Flexibel und anpassbar
Unser Anziehplaner lässt sich ganz nach den individuellen Bedürfnissen und Strukturen verschiedener Situationen anpassen. Egal ob für jüngere oder ältere Kinder, ob Zuhause, in Kita oder Schule, ob im Alltag oder im Urlaub, mit dem Anziehplaner lässt sich jede Situation differenziert gestalten und umsetzen.
Logik & Spiel
Durch seinen interaktiven Charakter bringt der Anziehplaner einen spielerischen Moment in die Morgenroutine, was dem kindlichen Bedürfnis nach Spiel und Spaß entspricht. Doch auch die Kognition der Kinder wird aktiviert und trainiert, indem sie logische Schlussfolgerungen ziehen, z.B. „Es ist Sommer. Es ist heute warm draußen. Ich kann kurze Sachen anziehen.“
Dementsprechend verbindet der Planer Spielen mit Lernen, Planen und Umsetzen, Sehen und Verstehen, Routine und Sicherheit sowie Eigenständigkeit mit Gemeinsamkeit. Er ist eine wundervolle Hilfe im Alltag und ermöglicht einen gemeinsamen, entspannten Start in den Tag.
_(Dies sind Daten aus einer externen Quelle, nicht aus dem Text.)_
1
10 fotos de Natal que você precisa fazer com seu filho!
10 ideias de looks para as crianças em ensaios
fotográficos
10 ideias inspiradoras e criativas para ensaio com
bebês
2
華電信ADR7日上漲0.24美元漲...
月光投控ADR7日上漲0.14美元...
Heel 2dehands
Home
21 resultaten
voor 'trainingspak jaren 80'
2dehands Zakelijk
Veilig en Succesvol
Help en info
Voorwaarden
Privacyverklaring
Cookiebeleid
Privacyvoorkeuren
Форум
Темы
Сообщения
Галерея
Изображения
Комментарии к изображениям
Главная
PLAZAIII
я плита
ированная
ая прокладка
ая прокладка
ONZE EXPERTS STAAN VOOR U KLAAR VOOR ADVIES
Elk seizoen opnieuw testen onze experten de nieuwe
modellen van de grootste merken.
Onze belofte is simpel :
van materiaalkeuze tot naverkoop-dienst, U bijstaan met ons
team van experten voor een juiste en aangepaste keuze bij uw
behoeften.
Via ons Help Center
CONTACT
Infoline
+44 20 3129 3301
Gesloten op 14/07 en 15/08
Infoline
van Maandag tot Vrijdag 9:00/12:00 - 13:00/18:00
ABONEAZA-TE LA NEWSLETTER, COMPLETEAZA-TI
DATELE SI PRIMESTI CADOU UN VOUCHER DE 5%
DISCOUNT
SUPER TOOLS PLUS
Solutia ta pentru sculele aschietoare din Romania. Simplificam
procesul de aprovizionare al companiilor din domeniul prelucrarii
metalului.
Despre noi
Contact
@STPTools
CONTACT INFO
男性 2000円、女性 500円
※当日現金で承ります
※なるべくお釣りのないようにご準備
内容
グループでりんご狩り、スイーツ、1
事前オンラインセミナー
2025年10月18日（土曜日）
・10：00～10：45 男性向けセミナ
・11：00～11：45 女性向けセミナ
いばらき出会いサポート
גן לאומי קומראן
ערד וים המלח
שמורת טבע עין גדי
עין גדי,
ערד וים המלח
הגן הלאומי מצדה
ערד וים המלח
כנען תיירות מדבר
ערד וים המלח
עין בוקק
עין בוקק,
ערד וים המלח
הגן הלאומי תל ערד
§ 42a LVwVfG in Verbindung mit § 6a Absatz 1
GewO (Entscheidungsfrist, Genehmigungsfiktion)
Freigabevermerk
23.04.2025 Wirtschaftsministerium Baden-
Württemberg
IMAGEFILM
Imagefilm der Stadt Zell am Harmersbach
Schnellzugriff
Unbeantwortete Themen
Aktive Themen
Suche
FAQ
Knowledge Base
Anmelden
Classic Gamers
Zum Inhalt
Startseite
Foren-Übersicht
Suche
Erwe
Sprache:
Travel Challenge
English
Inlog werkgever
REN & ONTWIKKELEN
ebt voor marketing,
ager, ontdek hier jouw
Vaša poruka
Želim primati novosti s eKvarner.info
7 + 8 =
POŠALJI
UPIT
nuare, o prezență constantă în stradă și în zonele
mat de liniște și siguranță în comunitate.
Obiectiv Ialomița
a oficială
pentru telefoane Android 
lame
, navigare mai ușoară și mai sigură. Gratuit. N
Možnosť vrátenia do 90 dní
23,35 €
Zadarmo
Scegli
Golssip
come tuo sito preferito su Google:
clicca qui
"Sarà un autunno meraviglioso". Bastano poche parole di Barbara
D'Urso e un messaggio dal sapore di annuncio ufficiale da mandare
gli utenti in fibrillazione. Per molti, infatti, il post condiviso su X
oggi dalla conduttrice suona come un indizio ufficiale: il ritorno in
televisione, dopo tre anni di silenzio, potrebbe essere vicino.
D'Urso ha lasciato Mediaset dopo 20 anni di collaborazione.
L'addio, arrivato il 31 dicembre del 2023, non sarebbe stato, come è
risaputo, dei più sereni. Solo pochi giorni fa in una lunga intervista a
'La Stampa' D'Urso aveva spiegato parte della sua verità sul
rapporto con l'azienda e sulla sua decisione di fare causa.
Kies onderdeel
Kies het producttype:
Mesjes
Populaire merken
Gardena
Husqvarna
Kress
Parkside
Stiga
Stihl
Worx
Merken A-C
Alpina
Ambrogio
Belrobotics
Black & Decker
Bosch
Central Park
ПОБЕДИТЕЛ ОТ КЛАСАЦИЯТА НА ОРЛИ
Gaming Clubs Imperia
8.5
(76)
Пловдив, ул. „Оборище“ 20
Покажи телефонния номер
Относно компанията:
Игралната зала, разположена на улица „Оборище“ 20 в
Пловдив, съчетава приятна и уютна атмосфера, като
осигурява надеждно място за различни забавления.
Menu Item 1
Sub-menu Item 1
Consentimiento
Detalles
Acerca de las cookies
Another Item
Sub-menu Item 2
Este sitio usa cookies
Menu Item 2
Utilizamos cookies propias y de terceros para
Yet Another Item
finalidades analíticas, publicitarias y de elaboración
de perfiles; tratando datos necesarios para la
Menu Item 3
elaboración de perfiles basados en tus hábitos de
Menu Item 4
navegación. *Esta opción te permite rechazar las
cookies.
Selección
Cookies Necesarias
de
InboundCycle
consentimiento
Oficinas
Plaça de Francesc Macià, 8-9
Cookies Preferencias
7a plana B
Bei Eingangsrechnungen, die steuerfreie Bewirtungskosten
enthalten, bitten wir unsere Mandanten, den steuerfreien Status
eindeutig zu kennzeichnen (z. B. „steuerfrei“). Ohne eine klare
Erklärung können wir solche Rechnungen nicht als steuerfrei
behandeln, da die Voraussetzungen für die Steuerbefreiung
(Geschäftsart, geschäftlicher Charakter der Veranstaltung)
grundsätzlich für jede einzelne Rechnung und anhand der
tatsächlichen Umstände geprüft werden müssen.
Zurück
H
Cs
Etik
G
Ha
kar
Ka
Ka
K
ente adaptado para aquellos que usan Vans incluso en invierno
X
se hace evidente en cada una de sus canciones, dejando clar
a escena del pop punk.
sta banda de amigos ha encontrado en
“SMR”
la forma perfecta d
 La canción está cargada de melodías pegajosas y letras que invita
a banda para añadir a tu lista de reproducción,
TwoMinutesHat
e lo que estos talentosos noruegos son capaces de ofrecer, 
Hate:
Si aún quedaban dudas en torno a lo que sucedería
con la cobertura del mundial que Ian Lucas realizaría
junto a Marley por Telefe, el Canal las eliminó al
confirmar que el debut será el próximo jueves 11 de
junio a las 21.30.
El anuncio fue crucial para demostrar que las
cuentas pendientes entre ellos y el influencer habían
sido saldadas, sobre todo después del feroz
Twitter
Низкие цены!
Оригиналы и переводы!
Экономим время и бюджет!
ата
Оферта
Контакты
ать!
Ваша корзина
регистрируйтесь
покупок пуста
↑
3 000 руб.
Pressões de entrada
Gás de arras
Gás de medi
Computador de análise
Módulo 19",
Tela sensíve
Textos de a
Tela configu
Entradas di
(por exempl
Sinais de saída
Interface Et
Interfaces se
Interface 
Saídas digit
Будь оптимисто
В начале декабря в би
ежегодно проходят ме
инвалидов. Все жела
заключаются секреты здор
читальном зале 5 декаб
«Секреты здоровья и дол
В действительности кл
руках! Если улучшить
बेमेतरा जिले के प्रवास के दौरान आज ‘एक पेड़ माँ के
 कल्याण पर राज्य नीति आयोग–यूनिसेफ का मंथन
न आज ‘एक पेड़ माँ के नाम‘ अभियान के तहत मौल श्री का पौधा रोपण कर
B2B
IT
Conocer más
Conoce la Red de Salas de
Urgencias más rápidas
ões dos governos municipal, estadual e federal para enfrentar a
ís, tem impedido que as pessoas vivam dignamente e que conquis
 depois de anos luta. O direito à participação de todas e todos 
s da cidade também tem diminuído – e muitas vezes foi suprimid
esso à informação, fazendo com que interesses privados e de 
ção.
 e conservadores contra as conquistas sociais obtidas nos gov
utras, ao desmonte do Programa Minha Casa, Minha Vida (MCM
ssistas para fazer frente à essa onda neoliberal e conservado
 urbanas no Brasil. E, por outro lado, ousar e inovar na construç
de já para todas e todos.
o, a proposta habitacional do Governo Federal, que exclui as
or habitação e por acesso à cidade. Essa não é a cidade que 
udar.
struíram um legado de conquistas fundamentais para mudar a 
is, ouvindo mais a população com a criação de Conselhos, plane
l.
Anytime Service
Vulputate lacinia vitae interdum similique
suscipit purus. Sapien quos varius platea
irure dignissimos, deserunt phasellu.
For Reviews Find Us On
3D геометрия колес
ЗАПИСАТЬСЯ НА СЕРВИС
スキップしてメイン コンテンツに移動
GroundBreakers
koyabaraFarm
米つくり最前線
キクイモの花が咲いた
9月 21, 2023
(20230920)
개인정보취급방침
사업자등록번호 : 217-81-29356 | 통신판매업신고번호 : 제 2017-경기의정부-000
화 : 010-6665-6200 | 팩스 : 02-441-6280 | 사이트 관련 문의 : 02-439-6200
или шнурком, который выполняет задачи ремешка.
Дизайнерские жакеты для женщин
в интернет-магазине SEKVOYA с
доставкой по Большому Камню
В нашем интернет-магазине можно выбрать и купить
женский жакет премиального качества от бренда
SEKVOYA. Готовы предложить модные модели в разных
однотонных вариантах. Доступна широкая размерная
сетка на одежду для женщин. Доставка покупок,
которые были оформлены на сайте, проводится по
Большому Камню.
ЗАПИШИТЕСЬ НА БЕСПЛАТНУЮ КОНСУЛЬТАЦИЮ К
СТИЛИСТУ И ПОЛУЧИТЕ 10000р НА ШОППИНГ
So wird vielleicht aus einem „Los, du musst dich jetzt anziehen!“ ein „Mama, ich sehe, es ist heute kalt draußen, ich brauche eine warme Mütze“, oder so ähnlich. 😊
Probiert es gemeinsam aus und sagt dem morgendlichen Anziehstress „adieu“! Denn es geht auch anders: leichter, routinierter, in Verbindung.